Our use case is this: we have a VoIP app similar in idea to Discord. Users can join a voice channel and start talking. However, to forward the voice packets between users in a same voice channel, their WebRTC voice connections need to be handled by a same server process, so that we can process & forward all the voice packets in a voice channel in-memory.
In order to do this, we have a separate service (call it service X) in front of our voice service (service V) that receives a user request to join channel N, and based on N, assign a server in service V to the user. We need to guarantee that for the same channel N, X always picks the same server in V.
We implemented this in a non-scalable way just for quick prototyping. Now that we want to implement this properly, I’m wondering if tools like Consul/Istio/etc. can help us in this scenario. Is there a common approach to address this kind of problems?

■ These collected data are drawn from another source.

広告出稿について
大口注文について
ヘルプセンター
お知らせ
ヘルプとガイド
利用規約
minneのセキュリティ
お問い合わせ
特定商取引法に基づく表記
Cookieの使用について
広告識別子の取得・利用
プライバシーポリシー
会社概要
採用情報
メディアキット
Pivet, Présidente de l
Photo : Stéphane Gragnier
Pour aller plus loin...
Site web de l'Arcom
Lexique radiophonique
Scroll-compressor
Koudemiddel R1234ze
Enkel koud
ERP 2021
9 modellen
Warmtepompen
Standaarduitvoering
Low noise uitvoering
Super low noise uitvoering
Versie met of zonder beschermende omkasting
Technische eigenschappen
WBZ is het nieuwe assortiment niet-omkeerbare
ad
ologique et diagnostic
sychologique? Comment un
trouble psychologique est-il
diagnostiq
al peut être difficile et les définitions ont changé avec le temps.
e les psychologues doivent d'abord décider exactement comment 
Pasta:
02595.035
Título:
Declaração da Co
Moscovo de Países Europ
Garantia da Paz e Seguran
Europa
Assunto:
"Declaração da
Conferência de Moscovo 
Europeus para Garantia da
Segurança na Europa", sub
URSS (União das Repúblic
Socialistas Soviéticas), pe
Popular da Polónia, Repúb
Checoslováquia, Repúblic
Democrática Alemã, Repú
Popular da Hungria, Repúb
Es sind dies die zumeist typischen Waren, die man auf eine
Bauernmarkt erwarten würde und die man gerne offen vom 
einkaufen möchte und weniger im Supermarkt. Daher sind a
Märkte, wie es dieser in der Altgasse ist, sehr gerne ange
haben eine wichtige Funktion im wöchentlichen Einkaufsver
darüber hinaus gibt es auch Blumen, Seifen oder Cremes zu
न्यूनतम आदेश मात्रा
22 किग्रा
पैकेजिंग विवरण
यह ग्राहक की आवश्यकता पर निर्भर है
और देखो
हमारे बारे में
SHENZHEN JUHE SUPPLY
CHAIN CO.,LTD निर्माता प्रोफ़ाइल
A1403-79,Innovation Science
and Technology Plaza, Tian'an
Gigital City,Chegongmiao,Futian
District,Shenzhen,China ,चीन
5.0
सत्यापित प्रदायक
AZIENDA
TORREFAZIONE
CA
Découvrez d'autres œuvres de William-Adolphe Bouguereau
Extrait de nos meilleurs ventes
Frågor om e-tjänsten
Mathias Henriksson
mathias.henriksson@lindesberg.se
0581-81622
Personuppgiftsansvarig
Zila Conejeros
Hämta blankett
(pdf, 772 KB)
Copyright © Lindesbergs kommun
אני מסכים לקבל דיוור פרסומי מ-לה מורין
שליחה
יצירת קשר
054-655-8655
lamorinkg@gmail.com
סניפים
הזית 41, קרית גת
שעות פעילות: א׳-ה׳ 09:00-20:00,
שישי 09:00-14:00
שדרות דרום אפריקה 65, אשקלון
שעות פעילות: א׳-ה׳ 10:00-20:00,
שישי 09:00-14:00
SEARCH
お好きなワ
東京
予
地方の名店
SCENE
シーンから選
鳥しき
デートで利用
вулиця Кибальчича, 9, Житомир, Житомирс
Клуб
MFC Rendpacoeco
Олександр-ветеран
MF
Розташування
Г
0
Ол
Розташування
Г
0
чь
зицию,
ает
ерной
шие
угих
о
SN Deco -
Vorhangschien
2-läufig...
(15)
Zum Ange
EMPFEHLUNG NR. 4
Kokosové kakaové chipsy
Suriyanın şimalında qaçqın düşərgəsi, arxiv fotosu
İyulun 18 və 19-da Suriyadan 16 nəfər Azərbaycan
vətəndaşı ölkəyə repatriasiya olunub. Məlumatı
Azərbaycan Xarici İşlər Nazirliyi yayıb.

Istio won't necessarily help you since it's more about [controlling traffic](Like you mentioned you can use Consul as a service discovery tool, or ). For example, doing canary deployment or applying security to your service. Quoted from the docs:
Istio doesn’t provide DNS resolution. Applications can try to resolve the FQDN by using the DNS service present in their platform of choice, for example kube-dns.
You can use the standard Kubernetes service discovery using DNS for Services and Pods. Or like you mentioned you can use Consul as a service discovery tool, the added benefit of using something like Consul is that since it's not Kubernetes specific you could potentially also use for services outside your Kubernetes cluster or in other Kubernetes clusters.
Since sounds like your initial connections come and go, it sounds like that in order to who joins what channel and what channel talks to what backend you will need to keep state somewhere like a database, or key-value store.